From Lightning to Arc Models Studying arcs in electric power systems

The paper will address the issues of a reliable model of lightning return stroke, and the extension of the model to arcs in electric power systems and aircraft. The lightning return stroke has been modeled using approximate representations of the electromagnetic wave which characterizes it: the electric circuit model and the waveguide model. It is shown that a fundamentally straightforward distributed inductance-capacitance-resistance (DLCR) model captures all measured characteristics of the lightning return stroke, and that the waveguide model makes assumptions that are not easily justifiable. Moreover, it is shown that rather complicated and scientifically unjustifiable models of lightning radius and velocity are not necessary to obtain a valid model of lightning. Lightning return stroke currents and radiated electromagnetic fields are compared with measured values to validate the case.
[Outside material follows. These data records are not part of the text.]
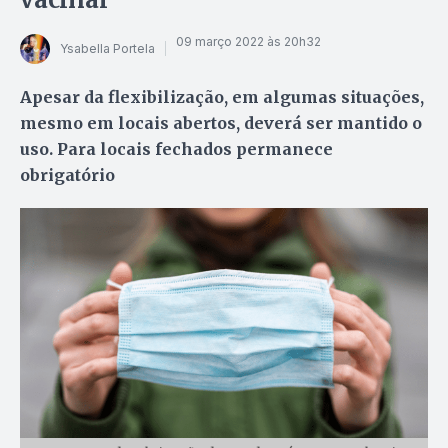
09 março 2022 às 20h32
Ysabella Portela
Apesar da flexibilização, em algumas situações,
mesmo em locais abertos, deverá ser mantido o
uso. Para locais fechados permanece
obrigatório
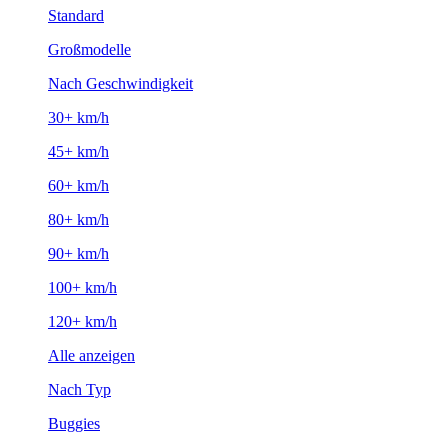
Standard
Großmodelle
Nach Geschwindigkeit
30+ km/h
45+ km/h
60+ km/h
80+ km/h
90+ km/h
100+ km/h
120+ km/h
Alle anzeigen
Nach Typ
Buggies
Subsequently the lightning channel model is extended to high voltage long arcs in order to capture the high frequency transient components and radiation produced by long arc in power systems and aircraft. A major focus of this paper is to consider some critical factors to be addressed to increase the quality of the energy network by looking at the protection of the power electronics and communication consumer devices connected to the national grid. In developed countries such as France about 10% of damage to telecommunication equipment, for instance, is due to power surges. This work is part of the overall plan to increase the power quality in Papua New Guinea and to provide electricity to rural communities of the nation. The paper will present the initial new model proposed for the electric arc that is the main component that generates high voltage surges that impacts electronic and communication devices at both voltage cut off points and in the frequency plane. A careful study and analysis of the power pulses generated in the time and frequency domains will be presented and thei- implications to improving power quality to consumers using electronic devices.